02. How it works - cbg-ethz/LongSom GitHub Wiki
LongSom overview
LongSom takes an aligned bam file and a barcode-to-cell-type file as input. It detects variants in both cancer and non-cancer cells, then calls somatic variants, i.e. variants unique to cancer cells.
LongSom first corrects the cell type annotation based on the mutational burden of cells. The idea is that cancer cells misannotated as non-cancer will cause somatic variants to be detected in non-cancer cells and filtered out as germline variants (false negatives). To avoid this, LongSom detects cancer cells misannotated as non-cancer and reannotates them as cancer cells.

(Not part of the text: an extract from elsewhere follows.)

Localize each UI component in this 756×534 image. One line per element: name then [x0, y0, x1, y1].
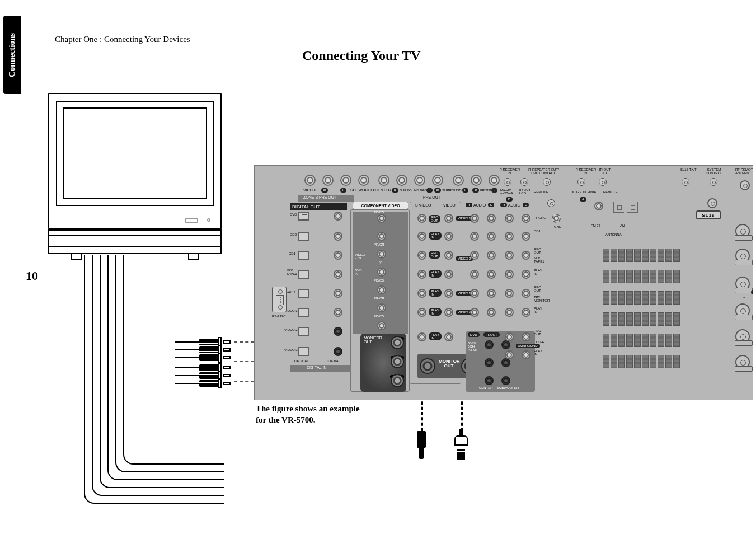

After reannotation, LongSom calls SNVs using a modified version of SComatic and fusions using ctat-LR-fusion. It then uses Bayesian non-parametric clustering BnpC to cluster cells into subclones based on those somatic SNVs and fusions. In parallel, LongSom uses inferCNV to call CNAs and cluster cells into subclones based on them.
For more information, see our workflow below as well as or read Dondi et al. 2024.
Workflow
Figure 1: Overview of LongSom.
a. LongSom’s methodology for detecting somatic SNVs, fusions, and CNAs and subsequently inferring cancer subclones in LR scRNA-seq individual patients data. (1) SNV and (2) fusion candidates are detected from pseudo-bulk samples. (3) High-confidence cancer variants (SNVs and fusions) are selected based on mutated cell fraction in cancer and non-cancer cells. (4) Cells are reannotated based on high-confidence cancer variants. (5) A new set of candidate variants is called based on reannotated barcodes. (6) Candidate SNVs are filtered through a set of 10 filters. (7) cells are clustered based on somatic fusions and SNVs. In parallel, (8) gene expression per cell is computed, (9) CNAs are detected, (10) cells are clustered based on CNAs, and (11) CNA clones are incorporated to the fusions and SNVs clustered matrix. b. Candidate nuclear SNV filtering steps. Candidates passing all 10 steps are called as somatic SNVs (Methods). c. Candidate mtSNVs filtering steps. ΔMCF represents the difference of mutated cells fraction between cancer and non-cancer cells. Candidates passing all 5 steps are called as somatic mtSNVs (Methods).